Politik : Sie oder er

Heute wählen die Franzosen zwischen Royal und Sarkozy – beide haben auf den Elysée lange hingearbeitet

Albrecht Meier

An diesem Sonntag wird in Frankreich ein neues Staatsoberhaupt gewählt. Die Stichwahl zwischen dem Konservativen Nicolas Sarkozy und der Sozialistin Ségolène Royal ist das Finale eines langen Wahlkampfs, dessen heiße Phase vor zwei Monaten begann. Das Duell zwischen Sarkozy und Royal hat sich aber über einen längeren Zeitraum abgezeichnet. Royal wurde im vergangenen November von den Sozialisten bei einer parteiinternen Wahl zur Kandidatin gekürt. Bereits zuvor stand fest, dass Sarkozy innerhalb seiner Regierungspartei UMP keinen ernsthaften Rivalen bei der Kandidatur um das Präsidentenamt haben würde. Ein Rückblick auf den langen Präsidentschaftswahlkampf in Frankreich.

Royals Bewerbung: Im September 2005 erklärt sie in einem Interview mit der Zeitschrift „Paris Match“ zum ersten Mal, sie könne sich eine Präsidentschaftskandidatur vorstellen.

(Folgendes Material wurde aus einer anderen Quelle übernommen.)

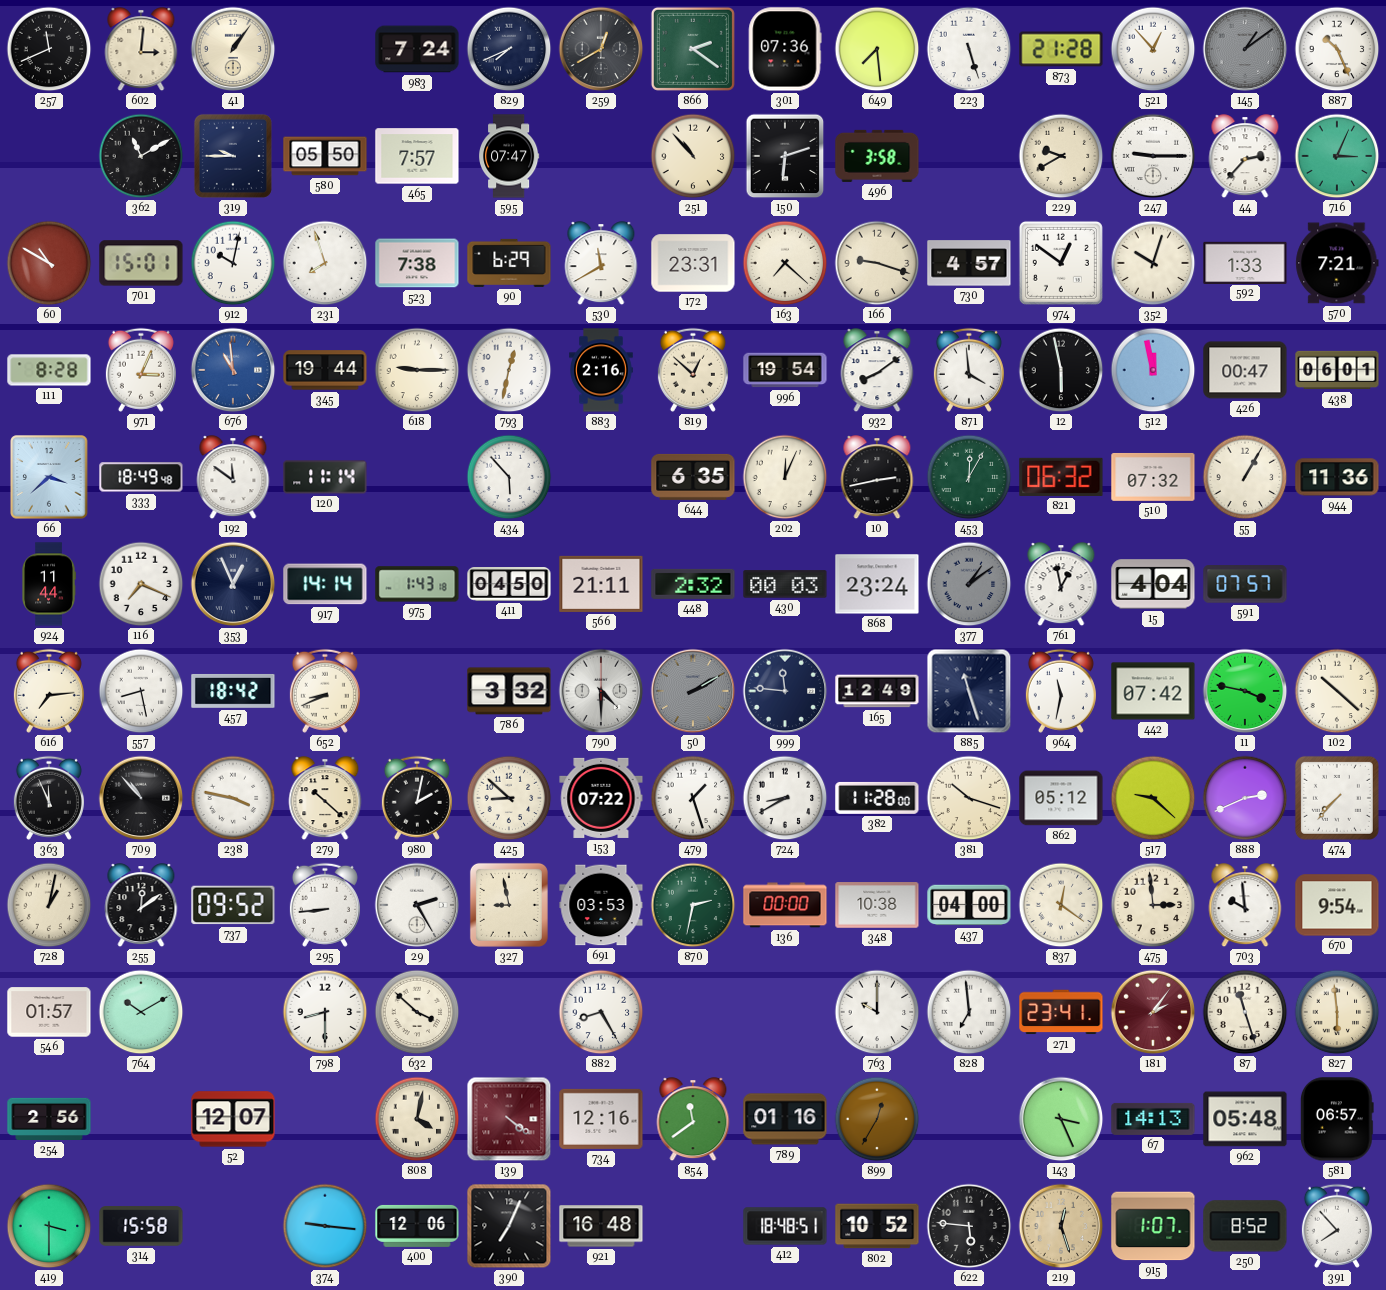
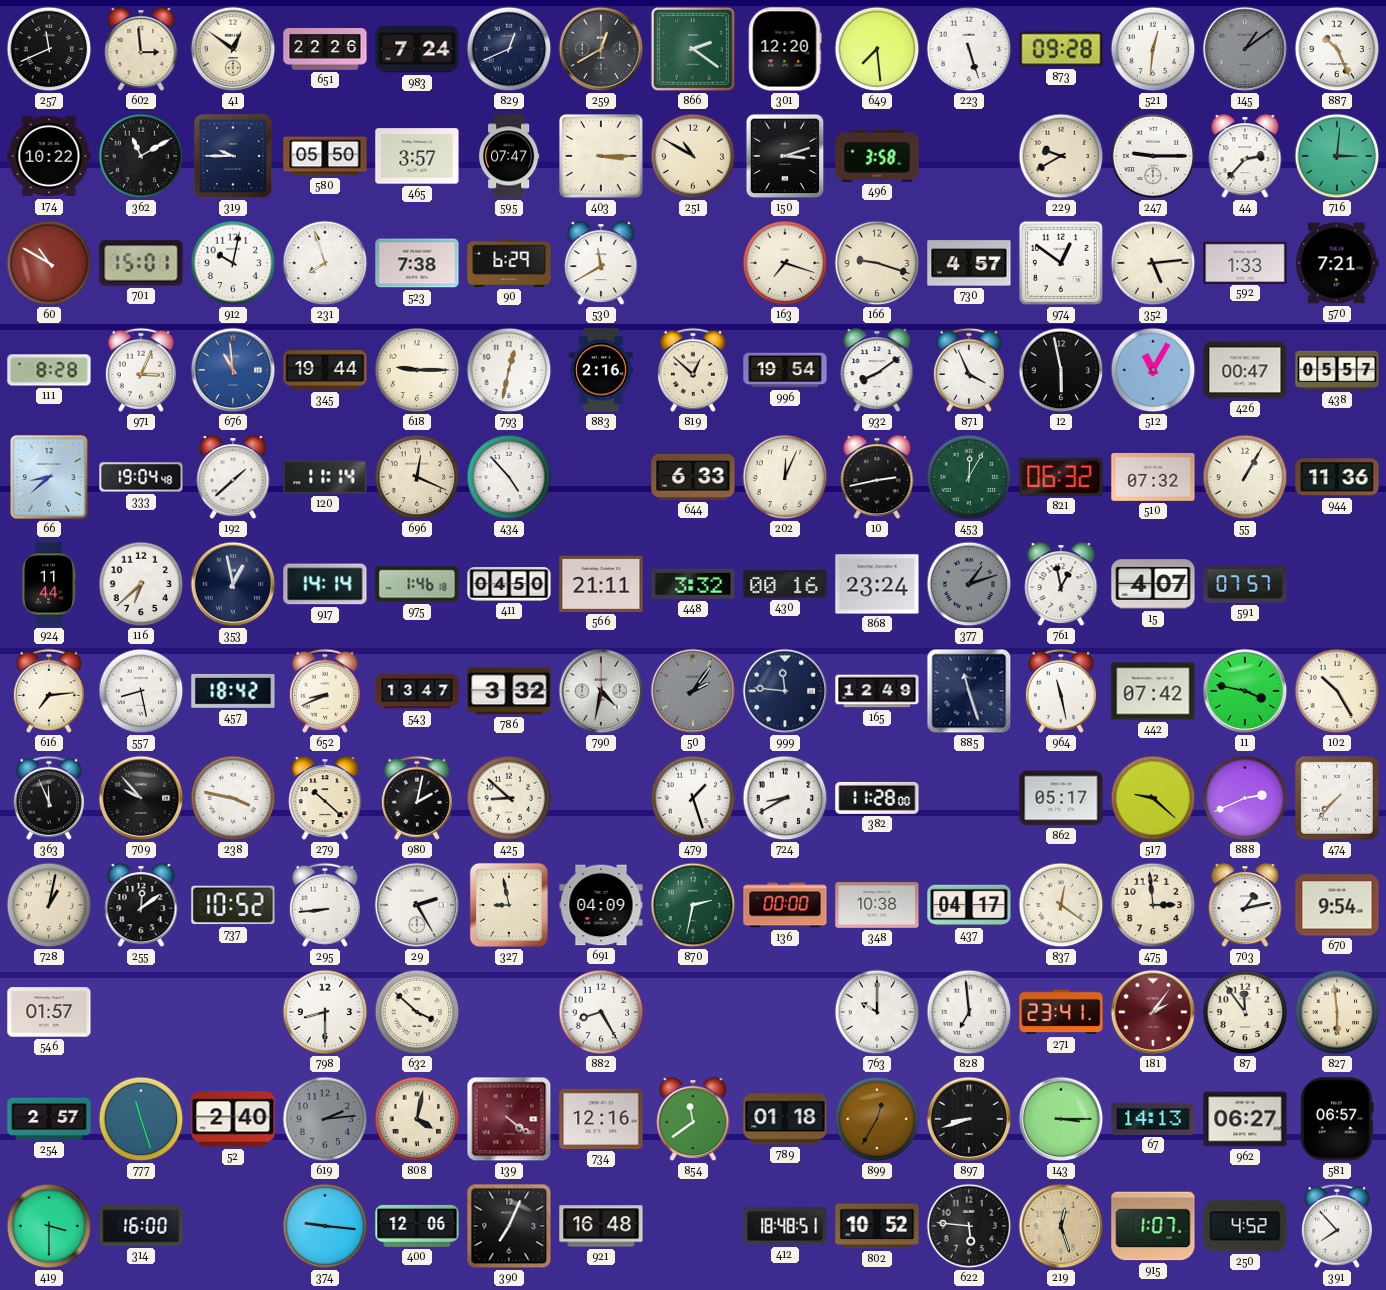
602: 3:01 -> 2:59
41: 1:06 -> 12:51
651: none -> 22:26
829: 7:41 -> 12:41
301: 07:36 -> 12:20
873: 21:28 -> 09:28
521: 12:53 -> 12:31
174: none -> 10:22
465: 7:57 -> 3:57
403: none -> 3:15
251: 10:53 -> 10:50
150: 6:12 -> 3:12
716: 3:04 -> 3:01
172: 23:31 -> none
163: 7:22 -> 7:18
352: 10:03 -> 5:14
871: 3:59 -> 3:56
512: 11:58 -> 11:05
438: 06:01 -> 05:57
66: 3:38 -> 8:38
333: 18:49 -> 19:04
192: 11:51 -> 1:38
696: none -> 12:19
434: 5:53 -> 4:53
644: 6:35 -> 6:33
116: 7:19 -> 6:38
353: 12:56 -> 12:58
975: 1:43 -> 1:46
448: 2:32 -> 3:32
430: 00:03 -> 00:16
377: 1:09 -> 1:12
15: 4:04 -> 4:07
543: none -> 13:47
790: 4:30 -> 4:32
50: 2:10 -> 2:06
964: 11:32 -> 11:28
102: 10:22 -> 10:25
709: 10:53 -> 9:53
153: 07:22 -> none
381: 10:18 -> none
862: 05:12 -> 05:17
737: 09:52 -> 10:52
691: 03:53 -> 04:09
437: 04:00 -> 04:17
703: 9:59 -> 1:13
764: 10:10 -> none
87: 11:27 -> 11:54
254: 2:56 -> 2:57
777: none -> 11:27
52: 12:07 -> 2:40
619: none -> 2:14
789: 01:16 -> 01:18
897: none -> 8:42
143: 3:26 -> 3:15
962: 05:48 -> 06:27
314: 15:58 -> 16:00
250: 8:52 -> 4:52
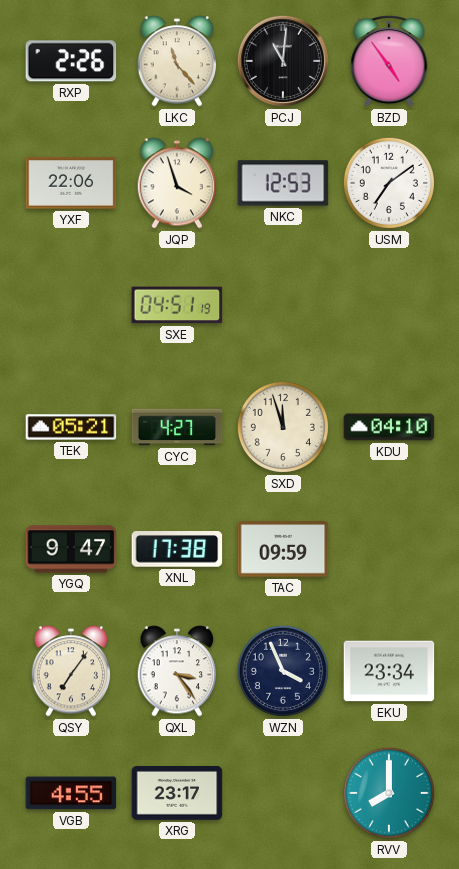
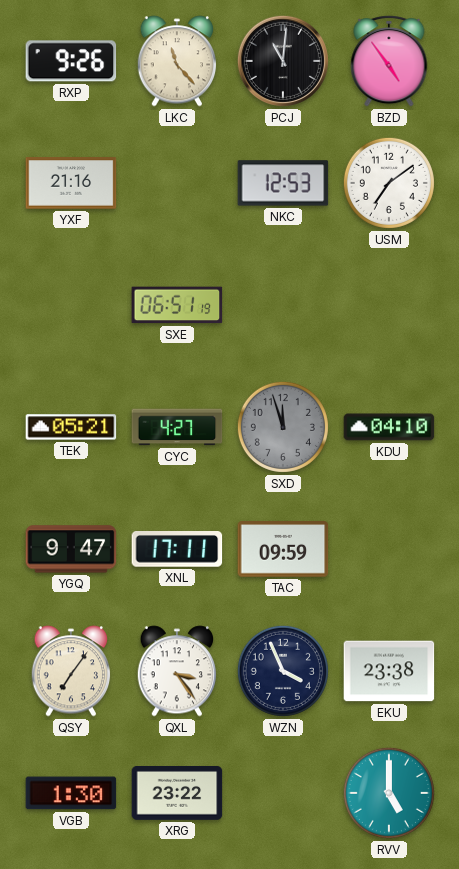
RXP: 2:26 -> 9:26
YXF: 22:06 -> 21:16
JQP: 3:57 -> none
SXE: 04:51 -> 06:51
SXD dial: cream -> grey
XNL: 17:38 -> 17:11
EKU: 23:34 -> 23:38
VGB: 4:55 -> 1:30
XRG: 23:17 -> 23:22
RVV: 8:00 -> 5:00
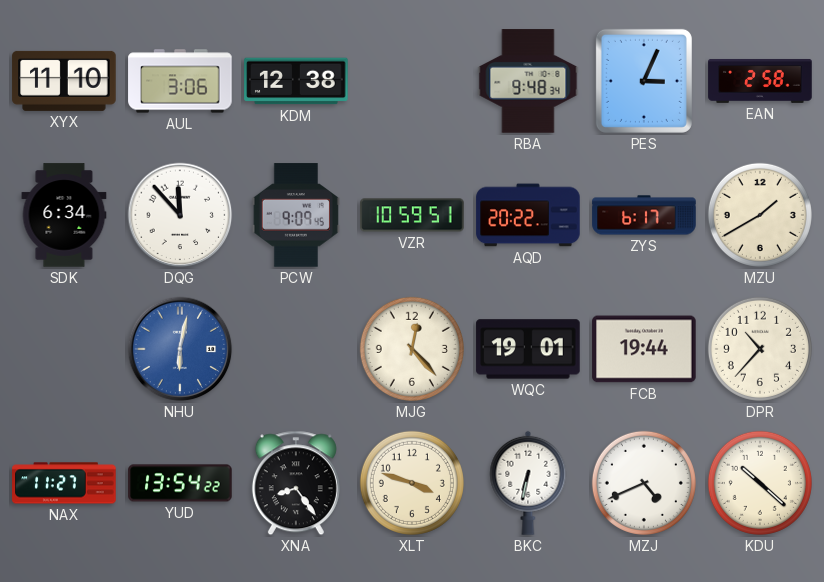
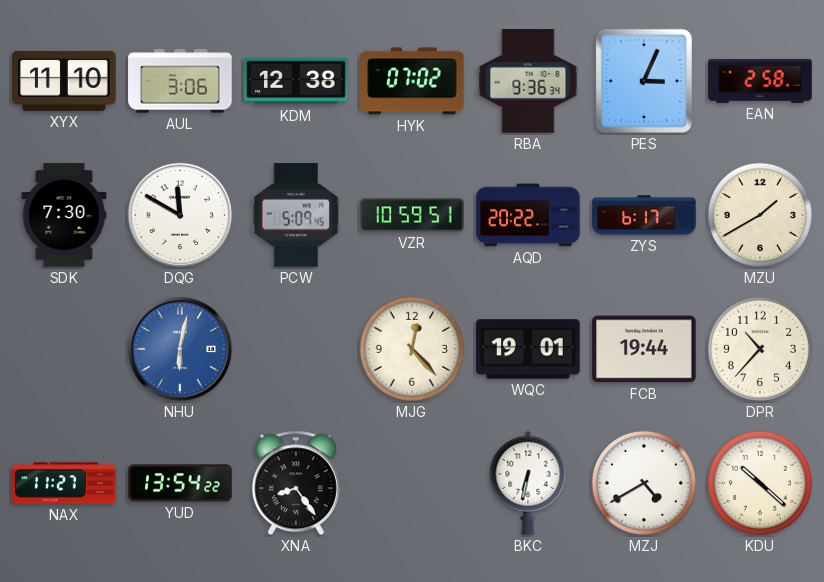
HYK: none -> 07:02
RBA: 9:48 -> 9:36
SDK: 6:34 -> 7:30
DQG: 11:53 -> 11:50
PCW: 9:09 -> 5:09
XLT: 3:48 -> none
MZJ: 4:41 -> 4:40
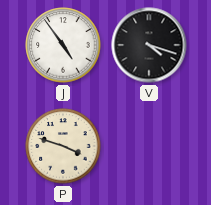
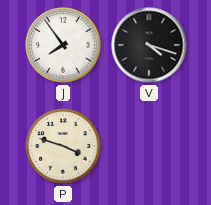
J: 4:54 -> 7:54
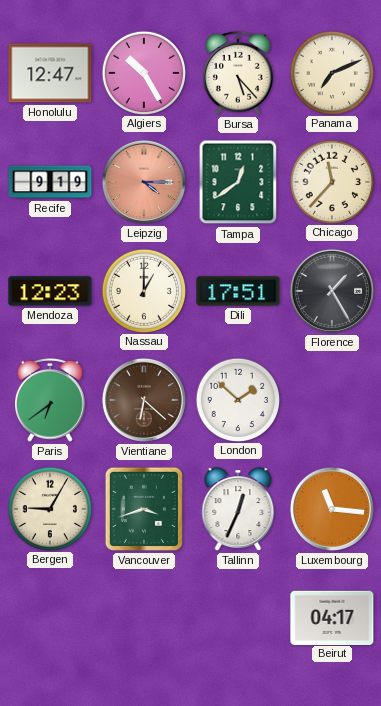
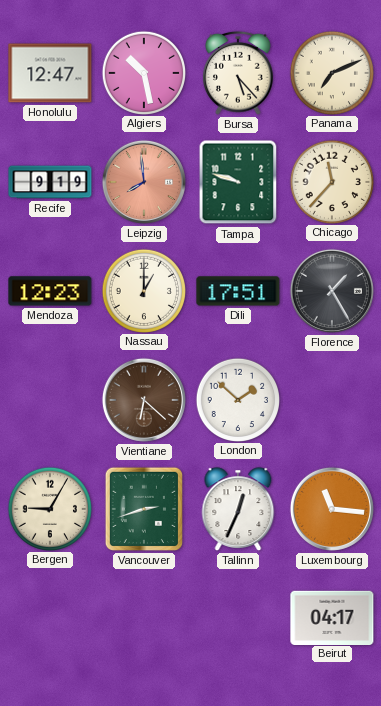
Algiers: 10:25 -> 10:28
Leipzig: 4:15 -> 7:59
Tampa: 12:39 -> 9:48
Paris: 6:39 -> none
Vancouver: 3:42 -> 2:42
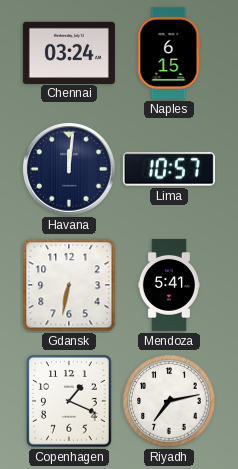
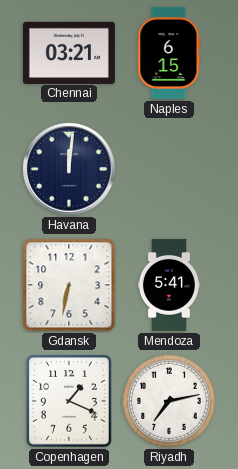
Chennai: 03:24 -> 03:21
Lima: 10:57 -> none
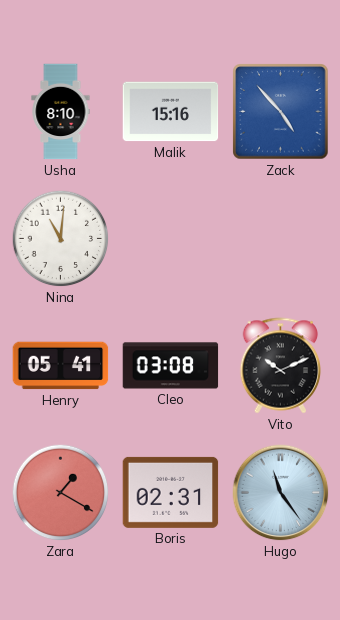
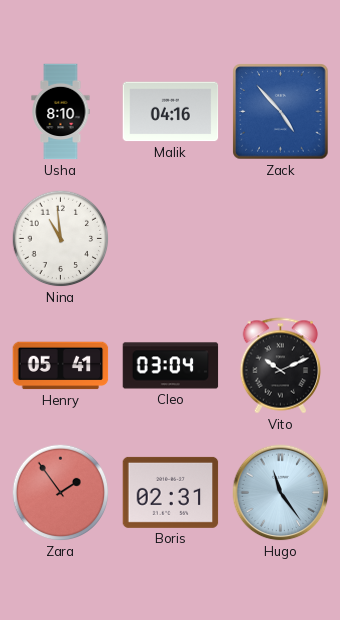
Malik: 15:16 -> 04:16
Nina: 11:01 -> 10:59
Cleo: 03:08 -> 03:04
Zara: 1:20 -> 1:54
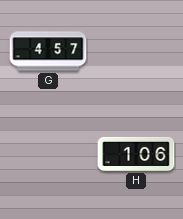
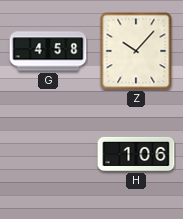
G: 4:57 -> 4:58
Z: none -> 10:07
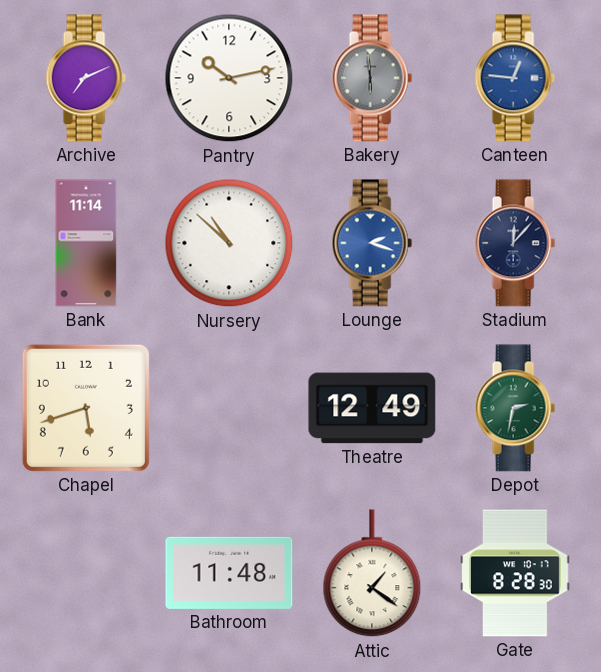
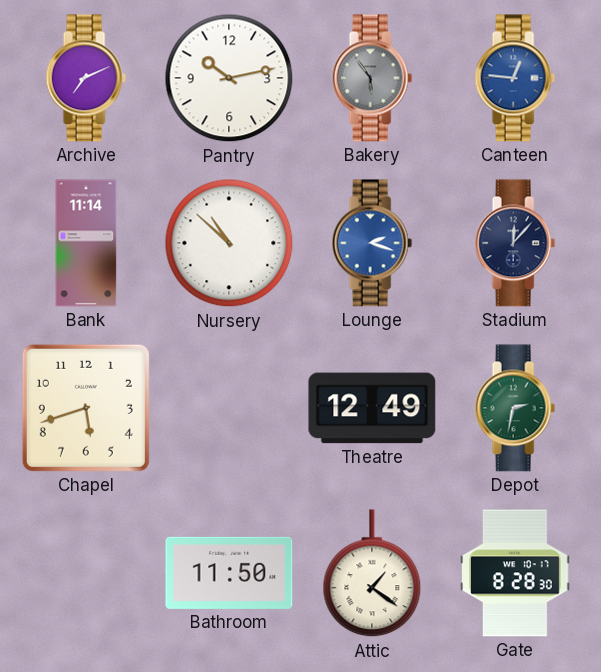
Bakery: 5:59 -> 5:54
Bathroom: 11:48 -> 11:50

Sarkozys Bewerbung: Im November 2003 wird er bei einer Talkshow des Senders „France 2“ gefragt, ob er morgens beim Rasieren daran denkt, später einmal Präsident zu werden. Sarkozys Antwort: „Nicht nur beim Rasieren.“

Royals Schnitzer: 2006 fordert sie Lehrer in einer internen Diskussion auf, sich auf ihre eigentliche Arbeit im Schulgebäude zu konzentrieren. Im vergangenen November taucht das Video mit Royals Äußerungen über die mutmaßlich faulen Lehrer im Internet auf – ein parteiinterner Versuch, bei den Lehrern, die in der sozialistischen Basis eine wichtige Rolle spielen, vor der Urwahl Stimmung gegen Royal zu machen.

Sarkozys Schnitzer: 2005 sagt er als Innenminister in der Pariser Vorstadt La Courneuve nach einer Bandenschießerei, man solle die Vorstadt mit dem Hochdruckreiniger säubern. Die polemische Formulierung wird ihm später immer wieder vorgehalten.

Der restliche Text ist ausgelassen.